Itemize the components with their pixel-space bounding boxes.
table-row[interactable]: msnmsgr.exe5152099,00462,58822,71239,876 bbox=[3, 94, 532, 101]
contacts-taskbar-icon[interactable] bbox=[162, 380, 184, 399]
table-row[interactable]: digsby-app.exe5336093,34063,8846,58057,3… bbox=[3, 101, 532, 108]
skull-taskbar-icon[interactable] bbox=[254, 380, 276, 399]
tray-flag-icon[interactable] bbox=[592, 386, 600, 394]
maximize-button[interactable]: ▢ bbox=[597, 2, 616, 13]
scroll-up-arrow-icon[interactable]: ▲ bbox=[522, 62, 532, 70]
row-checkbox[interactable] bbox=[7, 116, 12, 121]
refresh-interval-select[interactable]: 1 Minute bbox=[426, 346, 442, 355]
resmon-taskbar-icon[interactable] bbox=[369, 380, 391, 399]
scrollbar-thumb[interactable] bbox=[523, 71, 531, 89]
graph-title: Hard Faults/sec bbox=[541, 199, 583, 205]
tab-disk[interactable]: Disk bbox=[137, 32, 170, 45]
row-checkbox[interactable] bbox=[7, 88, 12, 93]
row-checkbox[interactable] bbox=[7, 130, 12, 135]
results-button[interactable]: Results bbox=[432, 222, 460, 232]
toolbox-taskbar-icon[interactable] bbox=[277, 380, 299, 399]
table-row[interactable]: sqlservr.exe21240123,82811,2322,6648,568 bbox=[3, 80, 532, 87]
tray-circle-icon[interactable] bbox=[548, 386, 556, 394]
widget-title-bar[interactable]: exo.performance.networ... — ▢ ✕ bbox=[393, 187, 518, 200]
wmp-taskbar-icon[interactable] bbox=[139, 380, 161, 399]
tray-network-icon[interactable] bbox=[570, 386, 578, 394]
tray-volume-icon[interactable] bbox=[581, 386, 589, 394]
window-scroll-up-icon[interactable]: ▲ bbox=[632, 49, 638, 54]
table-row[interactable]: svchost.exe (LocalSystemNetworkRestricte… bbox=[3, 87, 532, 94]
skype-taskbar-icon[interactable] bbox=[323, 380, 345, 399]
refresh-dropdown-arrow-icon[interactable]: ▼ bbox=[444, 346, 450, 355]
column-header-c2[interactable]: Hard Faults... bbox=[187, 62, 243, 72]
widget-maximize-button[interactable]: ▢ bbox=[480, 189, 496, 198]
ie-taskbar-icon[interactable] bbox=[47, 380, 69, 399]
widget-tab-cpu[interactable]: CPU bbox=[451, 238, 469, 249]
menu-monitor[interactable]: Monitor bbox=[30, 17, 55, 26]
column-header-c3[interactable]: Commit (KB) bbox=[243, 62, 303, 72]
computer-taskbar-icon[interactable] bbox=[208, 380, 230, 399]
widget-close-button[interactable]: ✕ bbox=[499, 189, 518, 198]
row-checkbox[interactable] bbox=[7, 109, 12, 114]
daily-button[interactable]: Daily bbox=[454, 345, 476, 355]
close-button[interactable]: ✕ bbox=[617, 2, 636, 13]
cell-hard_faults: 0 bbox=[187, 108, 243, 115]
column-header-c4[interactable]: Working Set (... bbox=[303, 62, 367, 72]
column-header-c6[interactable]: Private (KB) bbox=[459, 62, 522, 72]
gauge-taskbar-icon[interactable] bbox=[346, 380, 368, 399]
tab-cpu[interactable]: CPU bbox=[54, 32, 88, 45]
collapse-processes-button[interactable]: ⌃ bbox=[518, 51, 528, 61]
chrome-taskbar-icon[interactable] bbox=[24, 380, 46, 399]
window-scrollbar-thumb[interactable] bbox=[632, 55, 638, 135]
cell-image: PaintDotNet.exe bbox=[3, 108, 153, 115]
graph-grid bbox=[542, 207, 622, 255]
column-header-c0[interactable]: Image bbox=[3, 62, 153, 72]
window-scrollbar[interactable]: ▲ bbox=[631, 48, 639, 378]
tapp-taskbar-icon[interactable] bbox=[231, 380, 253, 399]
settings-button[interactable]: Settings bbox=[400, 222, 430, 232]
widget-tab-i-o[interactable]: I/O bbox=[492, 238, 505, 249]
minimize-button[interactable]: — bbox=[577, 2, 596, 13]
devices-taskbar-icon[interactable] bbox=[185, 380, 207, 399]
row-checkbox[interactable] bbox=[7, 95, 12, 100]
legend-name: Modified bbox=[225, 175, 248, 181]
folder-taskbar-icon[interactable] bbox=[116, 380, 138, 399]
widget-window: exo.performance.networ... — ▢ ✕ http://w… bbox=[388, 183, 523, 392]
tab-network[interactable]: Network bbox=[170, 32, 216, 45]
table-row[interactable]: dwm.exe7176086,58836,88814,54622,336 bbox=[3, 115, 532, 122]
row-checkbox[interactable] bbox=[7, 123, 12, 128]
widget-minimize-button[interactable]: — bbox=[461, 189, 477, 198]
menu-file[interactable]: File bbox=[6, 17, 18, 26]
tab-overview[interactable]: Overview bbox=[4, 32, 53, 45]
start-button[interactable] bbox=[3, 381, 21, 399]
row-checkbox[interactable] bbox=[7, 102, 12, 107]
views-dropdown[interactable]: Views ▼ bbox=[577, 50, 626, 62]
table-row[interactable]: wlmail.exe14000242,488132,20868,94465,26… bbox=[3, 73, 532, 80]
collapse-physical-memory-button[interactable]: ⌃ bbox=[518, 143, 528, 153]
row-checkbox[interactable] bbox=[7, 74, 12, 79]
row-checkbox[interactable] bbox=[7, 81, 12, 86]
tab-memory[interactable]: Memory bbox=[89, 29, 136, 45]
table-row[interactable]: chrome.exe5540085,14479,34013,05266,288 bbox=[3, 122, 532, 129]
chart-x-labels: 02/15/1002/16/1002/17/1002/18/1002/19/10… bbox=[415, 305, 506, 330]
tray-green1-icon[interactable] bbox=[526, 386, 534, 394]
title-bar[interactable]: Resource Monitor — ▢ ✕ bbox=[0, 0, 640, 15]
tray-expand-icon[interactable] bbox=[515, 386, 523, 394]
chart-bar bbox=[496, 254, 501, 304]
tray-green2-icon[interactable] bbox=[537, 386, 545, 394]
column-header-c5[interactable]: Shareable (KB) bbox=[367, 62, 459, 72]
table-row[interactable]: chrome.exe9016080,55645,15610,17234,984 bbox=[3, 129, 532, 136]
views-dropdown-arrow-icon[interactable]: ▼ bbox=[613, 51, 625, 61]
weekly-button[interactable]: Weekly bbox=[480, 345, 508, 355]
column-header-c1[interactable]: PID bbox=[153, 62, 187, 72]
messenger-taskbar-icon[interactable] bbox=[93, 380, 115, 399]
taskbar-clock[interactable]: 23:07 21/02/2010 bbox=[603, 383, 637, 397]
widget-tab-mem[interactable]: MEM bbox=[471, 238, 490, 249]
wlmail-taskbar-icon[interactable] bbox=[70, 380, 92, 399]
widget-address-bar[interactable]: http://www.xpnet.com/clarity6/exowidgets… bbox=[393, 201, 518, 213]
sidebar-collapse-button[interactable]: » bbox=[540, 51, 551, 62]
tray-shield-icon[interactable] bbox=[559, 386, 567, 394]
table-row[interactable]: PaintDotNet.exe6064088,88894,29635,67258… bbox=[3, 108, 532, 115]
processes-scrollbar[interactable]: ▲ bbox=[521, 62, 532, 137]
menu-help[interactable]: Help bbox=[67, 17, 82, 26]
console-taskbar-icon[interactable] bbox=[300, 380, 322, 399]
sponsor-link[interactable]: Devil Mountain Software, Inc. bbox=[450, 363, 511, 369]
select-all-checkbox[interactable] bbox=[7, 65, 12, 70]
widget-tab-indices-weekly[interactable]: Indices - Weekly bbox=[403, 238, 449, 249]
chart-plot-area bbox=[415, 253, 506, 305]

**Description of the task**
The answer consists of the whole listing, restated exactly.

**Reply to the exercise**
Itemize the components with their pixel-space bounding boxes.
table-row[interactable]: msnmsgr.exe5152099,00462,58822,71239,876 bbox=[3, 94, 532, 101]
contacts-taskbar-icon[interactable] bbox=[162, 380, 184, 399]
table-row[interactable]: digsby-app.exe5336093,34063,8846,58057,3… bbox=[3, 101, 532, 108]
skull-taskbar-icon[interactable] bbox=[254, 380, 276, 399]
tray-flag-icon[interactable] bbox=[592, 386, 600, 394]
maximize-button[interactable]: ▢ bbox=[597, 2, 616, 13]
scroll-up-arrow-icon[interactable]: ▲ bbox=[522, 62, 532, 70]
row-checkbox[interactable] bbox=[7, 116, 12, 121]
refresh-interval-select[interactable]: 1 Minute bbox=[426, 346, 442, 355]
resmon-taskbar-icon[interactable] bbox=[369, 380, 391, 399]
scrollbar-thumb[interactable] bbox=[523, 71, 531, 89]
graph-title: Hard Faults/sec bbox=[541, 199, 583, 205]
tab-disk[interactable]: Disk bbox=[137, 32, 170, 45]
row-checkbox[interactable] bbox=[7, 88, 12, 93]
row-checkbox[interactable] bbox=[7, 130, 12, 135]
results-button[interactable]: Results bbox=[432, 222, 460, 232]
toolbox-taskbar-icon[interactable] bbox=[277, 380, 299, 399]
table-row[interactable]: sqlservr.exe21240123,82811,2322,6648,568 bbox=[3, 80, 532, 87]
tray-circle-icon[interactable] bbox=[548, 386, 556, 394]
widget-title-bar[interactable]: exo.performance.networ... — ▢ ✕ bbox=[393, 187, 518, 200]
wmp-taskbar-icon[interactable] bbox=[139, 380, 161, 399]
tray-network-icon[interactable] bbox=[570, 386, 578, 394]
tray-volume-icon[interactable] bbox=[581, 386, 589, 394]
window-scroll-up-icon[interactable]: ▲ bbox=[632, 49, 638, 54]
table-row[interactable]: svchost.exe (LocalSystemNetworkRestricte… bbox=[3, 87, 532, 94]
skype-taskbar-icon[interactable] bbox=[323, 380, 345, 399]
refresh-dropdown-arrow-icon[interactable]: ▼ bbox=[444, 346, 450, 355]
column-header-c2[interactable]: Hard Faults... bbox=[187, 62, 243, 72]
widget-maximize-button[interactable]: ▢ bbox=[480, 189, 496, 198]
ie-taskbar-icon[interactable] bbox=[47, 380, 69, 399]
widget-tab-cpu[interactable]: CPU bbox=[451, 238, 469, 249]
menu-monitor[interactable]: Monitor bbox=[30, 17, 55, 26]
column-header-c3[interactable]: Commit (KB) bbox=[243, 62, 303, 72]
computer-taskbar-icon[interactable] bbox=[208, 380, 230, 399]
widget-close-button[interactable]: ✕ bbox=[499, 189, 518, 198]
row-checkbox[interactable] bbox=[7, 109, 12, 114]
daily-button[interactable]: Daily bbox=[454, 345, 476, 355]
close-button[interactable]: ✕ bbox=[617, 2, 636, 13]
cell-hard_faults: 0 bbox=[187, 108, 243, 115]
column-header-c4[interactable]: Working Set (... bbox=[303, 62, 367, 72]
column-header-c6[interactable]: Private (KB) bbox=[459, 62, 522, 72]
gauge-taskbar-icon[interactable] bbox=[346, 380, 368, 399]
tab-cpu[interactable]: CPU bbox=[54, 32, 88, 45]
collapse-processes-button[interactable]: ⌃ bbox=[518, 51, 528, 61]
chrome-taskbar-icon[interactable] bbox=[24, 380, 46, 399]
window-scrollbar-thumb[interactable] bbox=[632, 55, 638, 135]
cell-image: PaintDotNet.exe bbox=[3, 108, 153, 115]
graph-grid bbox=[542, 207, 622, 255]
column-header-c0[interactable]: Image bbox=[3, 62, 153, 72]
window-scrollbar[interactable]: ▲ bbox=[631, 48, 639, 378]
tapp-taskbar-icon[interactable] bbox=[231, 380, 253, 399]
settings-button[interactable]: Settings bbox=[400, 222, 430, 232]
widget-tab-i-o[interactable]: I/O bbox=[492, 238, 505, 249]
minimize-button[interactable]: — bbox=[577, 2, 596, 13]
devices-taskbar-icon[interactable] bbox=[185, 380, 207, 399]
row-checkbox[interactable] bbox=[7, 95, 12, 100]
legend-name: Modified bbox=[225, 175, 248, 181]
folder-taskbar-icon[interactable] bbox=[116, 380, 138, 399]
widget-window: exo.performance.networ... — ▢ ✕ http://w… bbox=[388, 183, 523, 392]
tab-network[interactable]: Network bbox=[170, 32, 216, 45]
table-row[interactable]: dwm.exe7176086,58836,88814,54622,336 bbox=[3, 115, 532, 122]
row-checkbox[interactable] bbox=[7, 123, 12, 128]
widget-minimize-button[interactable]: — bbox=[461, 189, 477, 198]
menu-file[interactable]: File bbox=[6, 17, 18, 26]
tab-overview[interactable]: Overview bbox=[4, 32, 53, 45]
start-button[interactable] bbox=[3, 381, 21, 399]
row-checkbox[interactable] bbox=[7, 102, 12, 107]
views-dropdown[interactable]: Views ▼ bbox=[577, 50, 626, 62]
table-row[interactable]: wlmail.exe14000242,488132,20868,94465,26… bbox=[3, 73, 532, 80]
collapse-physical-memory-button[interactable]: ⌃ bbox=[518, 143, 528, 153]
row-checkbox[interactable] bbox=[7, 74, 12, 79]
row-checkbox[interactable] bbox=[7, 81, 12, 86]
tab-memory[interactable]: Memory bbox=[89, 29, 136, 45]
table-row[interactable]: chrome.exe5540085,14479,34013,05266,288 bbox=[3, 122, 532, 129]
chart-x-labels: 02/15/1002/16/1002/17/1002/18/1002/19/10… bbox=[415, 305, 506, 330]
tray-green1-icon[interactable] bbox=[526, 386, 534, 394]
title-bar[interactable]: Resource Monitor — ▢ ✕ bbox=[0, 0, 640, 15]
tray-expand-icon[interactable] bbox=[515, 386, 523, 394]
chart-bar bbox=[496, 254, 501, 304]
tray-green2-icon[interactable] bbox=[537, 386, 545, 394]
column-header-c5[interactable]: Shareable (KB) bbox=[367, 62, 459, 72]
table-row[interactable]: chrome.exe9016080,55645,15610,17234,984 bbox=[3, 129, 532, 136]
views-dropdown-arrow-icon[interactable]: ▼ bbox=[613, 51, 625, 61]
weekly-button[interactable]: Weekly bbox=[480, 345, 508, 355]
column-header-c1[interactable]: PID bbox=[153, 62, 187, 72]
messenger-taskbar-icon[interactable] bbox=[93, 380, 115, 399]
taskbar-clock[interactable]: 23:07 21/02/2010 bbox=[603, 383, 637, 397]
widget-tab-mem[interactable]: MEM bbox=[471, 238, 490, 249]
wlmail-taskbar-icon[interactable] bbox=[70, 380, 92, 399]
widget-address-bar[interactable]: http://www.xpnet.com/clarity6/exowidgets… bbox=[393, 201, 518, 213]
sidebar-collapse-button[interactable]: » bbox=[540, 51, 551, 62]
tray-shield-icon[interactable] bbox=[559, 386, 567, 394]
table-row[interactable]: PaintDotNet.exe6064088,88894,29635,67258… bbox=[3, 108, 532, 115]
processes-scrollbar[interactable]: ▲ bbox=[521, 62, 532, 137]
menu-help[interactable]: Help bbox=[67, 17, 82, 26]
console-taskbar-icon[interactable] bbox=[300, 380, 322, 399]
sponsor-link[interactable]: Devil Mountain Software, Inc. bbox=[450, 363, 511, 369]
select-all-checkbox[interactable] bbox=[7, 65, 12, 70]
widget-tab-indices-weekly[interactable]: Indices - Weekly bbox=[403, 238, 449, 249]
chart-plot-area bbox=[415, 253, 506, 305]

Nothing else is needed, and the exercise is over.